Originally posted by Rodney Woodruff:
Here is a suggestion:
You wrote:
public void changeElement(Object original, Object newObject){ HashSet newHashSet; //First make sure the list contains the object if(!set2.contains(original)) return; Iterator iter = set2.iterator(); //Create a Hash that is the same size as the hash that will be cloned newHashSet = new HashSet(set2.size()); //now do a shallow copy of set2 while(iter.hasNext()){ Object temp = iter.next(); if(temp.equals(original)){ System.out.println("\nChanging the Object"); temp = newObject; } newHashSet.add(temp); } //discard the old set2 HashSet and replace it with the HashSet //that contains your new values set2 = newHashSet; //This is not necessary but has been added for clarity. newHashSet = null; }
Solution 2:
public void changeElement(Object original, Object newObject){ HashSet newHashSet; //First make sure the list contains the object if(!set2.contains(original)) return; Iterator iter = set2.iterator(); //Create a Hash that is the same size as the hash that will be cloned newHashSet = new HashSet(set2.size()); //now do a shallow copy of set2 while(iter.hasNext()){ Object temp = iter.next(); if(temp.equals(original)){ System.out.println("\nChanging the Object"); set2.remove(original); set2.add(newObject); return; } } }
Can you tell me why you can't call next?
[ March 07, 2003: Message edited by: Rodney Woodruff ]
[ March 07, 2003: Message edited by: Rodney Woodruff ]

cheers got it

As mentioned before, HashSet is unordered. The doc says "in particular, it does not guarantee that the order will remain constant over time."
If you really care about the order of things and want to replace the current object in position three with a new object, see LinkedHashSet.
Because there are ten collections classes on three interfaces and my brain is feeble, I made aCollections Framework crib sheet.

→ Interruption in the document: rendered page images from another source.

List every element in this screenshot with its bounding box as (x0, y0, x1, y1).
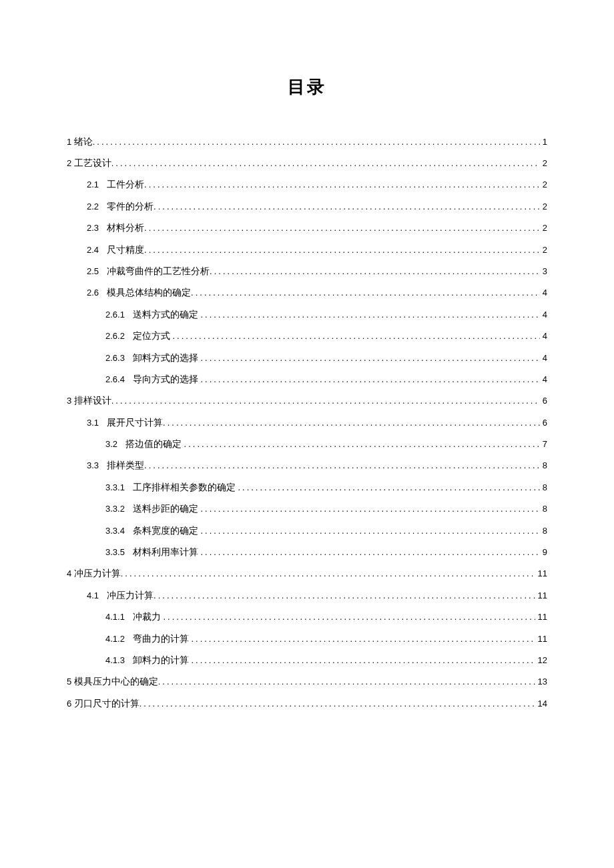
toc-label: 工件分析 (107, 177, 144, 192)
toc-number: 2.6 (87, 286, 99, 300)
toc-entry: 3.3.1工序排样相关参数的确定 8 (105, 480, 547, 495)
toc-number: 3 (67, 394, 71, 408)
toc-leader-dots (111, 157, 540, 171)
toc-leader-dots (200, 502, 539, 516)
toc-number: 2 (67, 157, 71, 171)
toc-leader-dots (144, 244, 540, 258)
toc-number: 3.1 (87, 416, 99, 430)
toc-number: 3.3.1 (105, 481, 125, 495)
toc-entry: 3.3排样类型8 (87, 458, 547, 473)
toc-entry: 2.6.2定位方式 4 (105, 329, 547, 344)
toc-page: 11 (538, 632, 547, 646)
toc-entry: 4 冲压力计算11 (67, 566, 547, 581)
toc-number: 2.6.4 (105, 373, 125, 387)
toc-label: 导向方式的选择 (133, 372, 198, 387)
toc-leader-dots (191, 654, 535, 668)
toc-page: 7 (543, 438, 547, 452)
toc-leader-dots (191, 632, 535, 646)
toc-leader-dots (172, 330, 539, 344)
toc-page: 4 (543, 373, 547, 387)
toc-number: 2.6.2 (105, 330, 125, 344)
toc-entry: 2.4尺寸精度2 (87, 243, 547, 258)
toc-entry: 2.6.1送料方式的确定 4 (105, 308, 547, 322)
toc-page: 11 (538, 589, 547, 603)
toc-label: 卸料力的计算 (133, 653, 189, 668)
toc-leader-dots (184, 438, 540, 452)
toc-label: 冲压力计算 (74, 566, 121, 581)
toc-entry: 4.1.1冲裁力 11 (105, 610, 547, 624)
toc-entry: 1 绪论1 (67, 135, 547, 149)
toc-label: 冲压力计算 (107, 588, 154, 603)
toc-entry: 3.1展开尺寸计算6 (87, 416, 547, 430)
toc-leader-dots (238, 481, 539, 495)
toc-title: 目录 (67, 73, 547, 101)
toc-label: 冲裁力 (133, 610, 161, 624)
toc-page: 2 (543, 157, 547, 171)
toc-label: 模具压力中心的确定 (74, 675, 158, 689)
toc-page: 11 (538, 567, 547, 581)
toc-page: 1 (543, 135, 547, 149)
toc-page: 8 (543, 524, 547, 538)
toc-page: 13 (538, 675, 547, 689)
toc-label: 送料方式的确定 (133, 308, 198, 322)
toc-leader-dots (158, 675, 535, 689)
toc-page: 2 (543, 244, 547, 258)
toc-page: 2 (543, 222, 547, 236)
toc-entry: 4.1.2弯曲力的计算 11 (105, 632, 547, 646)
toc-page: 2 (543, 200, 547, 214)
toc-number: 2.3 (87, 222, 99, 236)
toc-label: 冲裁弯曲件的工艺性分析 (107, 264, 210, 279)
toc-leader-dots (154, 589, 535, 603)
toc-leader-dots (154, 200, 540, 214)
toc-label: 展开尺寸计算 (107, 416, 163, 430)
toc-entry: 6 刃口尺寸的计算14 (67, 697, 547, 711)
toc-page: 11 (538, 610, 547, 624)
toc-page: 14 (538, 697, 547, 711)
toc-entry: 5 模具压力中心的确定13 (67, 675, 547, 689)
toc-entry: 3.2搭边值的确定 7 (105, 437, 547, 452)
toc-number: 6 (67, 697, 71, 711)
toc-number: 4 (67, 567, 71, 581)
toc-label: 排样设计 (74, 394, 111, 408)
toc-number: 5 (67, 675, 71, 689)
toc-leader-dots (93, 135, 540, 149)
toc-leader-dots (144, 459, 540, 473)
toc-page: 12 (538, 654, 547, 668)
toc-page: 4 (543, 286, 547, 300)
toc-page: 8 (543, 502, 547, 516)
toc-label: 材料利用率计算 (133, 545, 198, 560)
toc-page: 3 (543, 265, 547, 279)
toc-entry: 4.1冲压力计算11 (87, 588, 547, 603)
toc-page: 8 (543, 481, 547, 495)
toc-number: 3.2 (105, 438, 117, 452)
toc-number: 2.5 (87, 265, 99, 279)
toc-leader-dots (210, 265, 540, 279)
toc-number: 2.4 (87, 244, 99, 258)
toc-label: 零件的分析 (107, 199, 154, 214)
toc-leader-dots (163, 610, 535, 624)
toc-page: 6 (543, 394, 547, 408)
toc-leader-dots (200, 546, 539, 560)
toc-number: 3.3 (87, 459, 99, 473)
toc-leader-dots (200, 352, 539, 366)
toc-number: 3.3.2 (105, 502, 125, 516)
toc-entry: 2.5冲裁弯曲件的工艺性分析3 (87, 264, 547, 279)
toc-label: 搭边值的确定 (125, 437, 182, 452)
toc-page: 9 (543, 546, 547, 560)
toc-label: 送料步距的确定 (133, 502, 198, 516)
toc-entry: 2 工艺设计2 (67, 156, 547, 171)
toc-number: 4.1.1 (105, 610, 125, 624)
toc-page: 8 (543, 459, 547, 473)
toc-entry: 3 排样设计6 (67, 394, 547, 408)
toc-leader-dots (111, 394, 540, 408)
toc-leader-dots (139, 697, 535, 711)
toc-number: 4.1 (87, 589, 99, 603)
toc-entry: 3.3.4条料宽度的确定 8 (105, 524, 547, 538)
toc-entry: 2.2零件的分析2 (87, 199, 547, 214)
toc-leader-dots (191, 286, 540, 300)
toc-number: 4.1.3 (105, 654, 125, 668)
toc-leader-dots (144, 222, 540, 236)
toc-page: 4 (543, 308, 547, 322)
toc-entry: 3.3.2送料步距的确定 8 (105, 502, 547, 516)
toc-entry: 2.3材料分析2 (87, 221, 547, 236)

Nice crib sheet Stan - except you might want to also mention that those "historic" classes are thread-safe by default. Not a bad reason to keep using them.

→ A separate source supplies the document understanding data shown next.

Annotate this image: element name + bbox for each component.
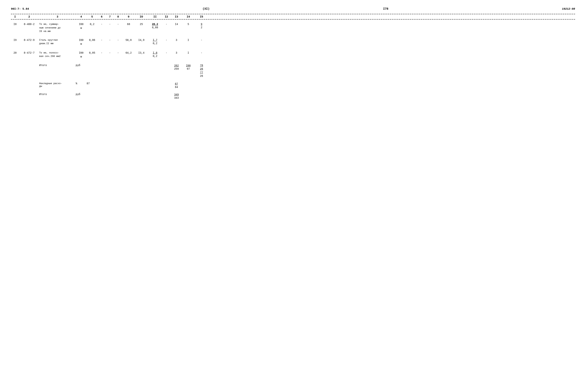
nakladnye-c13: 87 84: [170, 82, 182, 89]
row-c8: -: [114, 51, 122, 55]
row-c8: -: [114, 38, 122, 42]
row-num: I9: [11, 38, 19, 42]
row-unit1: I00м: [76, 22, 87, 30]
doc-number: 90I-7- 5.84: [11, 8, 29, 10]
page-header: 90I-7- 5.84 (XI) I78 19212-08: [11, 7, 575, 10]
row-c12: -: [162, 38, 170, 42]
row-c11-frac: I,7 0,2: [153, 38, 157, 45]
section-number: (XI): [203, 7, 210, 10]
col-header-9: 9: [122, 15, 135, 18]
row-c5: 0,05: [87, 51, 97, 55]
row-c9: 68: [122, 22, 135, 26]
row-c7: -: [106, 51, 114, 55]
column-headers: I 2 3 4 5 6 7 8 9 IO II I2 I3 I4 I5: [11, 15, 575, 20]
itogo-c13: 262 259: [170, 64, 182, 70]
row-c6: -: [97, 38, 106, 42]
row-desc: Сталь круглаядиам.I2 мм: [39, 38, 76, 46]
row-c14: I: [182, 51, 194, 55]
col-header-11: II: [148, 15, 162, 18]
row-desc: То же, полосо-вая сеч.I60 мм2: [39, 51, 76, 58]
col-header-7: 7: [106, 15, 114, 18]
row-unit1: I00м: [76, 51, 87, 59]
row-c7: -: [106, 38, 114, 42]
row-c15: -: [194, 38, 209, 42]
row-c9: 64,2: [122, 51, 135, 55]
row-c15: -: [194, 51, 209, 55]
col-header-8: 8: [114, 15, 122, 18]
row-c10: I4,9: [135, 38, 148, 42]
row-c12: -: [162, 51, 170, 55]
row-c13: I4: [170, 22, 182, 26]
col-header-4: 4: [76, 15, 87, 18]
row-num: I8: [11, 22, 19, 26]
row-c10: I3,4: [135, 51, 148, 55]
doc-code: 19212-08: [562, 8, 575, 10]
col-header-15: I5: [194, 15, 209, 18]
table-row: I9 8-472-9 Сталь круглаядиам.I2 мм I00м …: [11, 38, 575, 46]
itogo-label-2: Итого: [39, 93, 76, 96]
totals-row-2: Итого руб 349 343: [11, 93, 575, 100]
col-header-13: I3: [170, 15, 182, 18]
row-c13: 3: [170, 51, 182, 55]
totals-row-1: Итого руб 262 259 I00 97 78 26 77: [11, 64, 575, 78]
nakladnye-unit: %: [76, 82, 87, 85]
itogo-c14: I00 97: [182, 64, 194, 70]
table-row: 20 8-472-7 То же, полосо-вая сеч.I60 мм2…: [11, 51, 575, 59]
row-c6: -: [97, 22, 106, 26]
col-header-2: 2: [19, 15, 39, 18]
row-desc: То же, суммар-ным сечением доI6 кв.мм: [39, 22, 76, 33]
col-header-14: I4: [182, 15, 194, 18]
col-header-12: I2: [162, 15, 170, 18]
col-header-6: 6: [97, 15, 106, 18]
row-c11-frac: I,8 0,2: [153, 51, 157, 58]
row-code: 8-400-2: [19, 22, 39, 26]
nakladnye-val: 87: [87, 82, 97, 85]
table-row: I8 8-400-2 То же, суммар-ным сечением до…: [11, 22, 575, 33]
row-c14: I: [182, 38, 194, 42]
itogo-c15: 78 26 77 26: [194, 64, 209, 78]
row-c11: I,8 0,2: [148, 51, 162, 58]
totals-section: Итого руб 262 259 I00 97 78 26 77: [11, 64, 575, 100]
row-c9: 58,8: [122, 38, 135, 42]
col-header-5: 5: [87, 15, 97, 18]
row-c11: I,7 0,2: [148, 38, 162, 45]
nakladnye-row: Накладные расхо-ды % 87 87 84: [11, 82, 575, 89]
row-c11-frac: 28,2 8,88: [152, 22, 158, 29]
row-c10: 25: [135, 22, 148, 26]
itogo2-c13: 349 343: [170, 93, 182, 100]
row-c12: -: [162, 22, 170, 26]
row-c7: -: [106, 22, 114, 26]
row-c15: 9 2: [194, 22, 209, 29]
row-c11: 28,2 8,88: [148, 22, 162, 29]
row-c8: -: [114, 22, 122, 26]
top-divider: [11, 14, 575, 14]
row-code: 8-472-9: [19, 38, 39, 42]
row-unit1: I00м: [76, 38, 87, 46]
row-c13: 3: [170, 38, 182, 42]
row-c5: 0,06: [87, 38, 97, 42]
col-header-3: 3: [39, 15, 76, 18]
itogo-unit-1: руб: [76, 64, 87, 67]
col-header-10: IO: [135, 15, 148, 18]
col-header-1: I: [11, 15, 19, 18]
row-c15-frac: 9 2: [201, 22, 202, 29]
row-c14: 5: [182, 22, 194, 26]
row-c5: 0,2: [87, 22, 97, 26]
row-num: 20: [11, 51, 19, 55]
itogo-label-1: Итого: [39, 64, 76, 67]
nakladnye-label: Накладные расхо-ды: [39, 82, 76, 88]
row-c6: -: [97, 51, 106, 55]
row-code: 8-472-7: [19, 51, 39, 55]
itogo-unit-2: руб: [76, 93, 87, 96]
page-number: I78: [383, 7, 389, 10]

I disagree, William. (Or should that be "I think Willims is wrong"?) The legacy collection classes are bêtes noires for Peter den Haan and myself for several reasons - this is the biggest one: Often the synchronization provided by those classes is not at the right level to really ensure thread safety, and so using those classes gives people a false sense of security. For example:
for (int i = 0, i < vector.size(); i++) { Object obj = vector.get(i); doSomethingWith(obj); }
Although Vector is "thread safe", nothing prevents another thread from accessing the Vector in between invocations of size() and get(). So it's possible that an element could be removed just before it's accessed, leading to an ArrayIndexOutOfBoundsException. Or other strange things could happen, like elements being accessed twice, or skipped entirely, because elements were added or removed while the iteration was going on. The same problems exist if you use an Enumeration or Iterator. The usual way to solve this is to explicitly synchronize on the Vector (or some other appropriate object) somewhere outside the iteration loop. Once you have to do this, there's really no point in also having synchronization on the size() and get() methods - it's just making the JVM do a little more work, with no benefit.
In general, I recommend using explicit synchronized blocks to put in synchronization as needed - and think carefully about where this should be. Taking the shortcut of using "thread-safe" classes often just encourages carelessness, IMO. It's true that there are some cases where using a Vector may turn out to be slightly faster than using explicit synchronization blocks (or alternately, using Collections.synchronizedList() and the like). But it's pretty rare that this sort of optimization makes a notable difference, and usually it's much more important to ensure your "thread safety" is really correct. Plus by choosing judiciously exactly where to synchronize, you can often get better performance gains than by simply using Vector et al.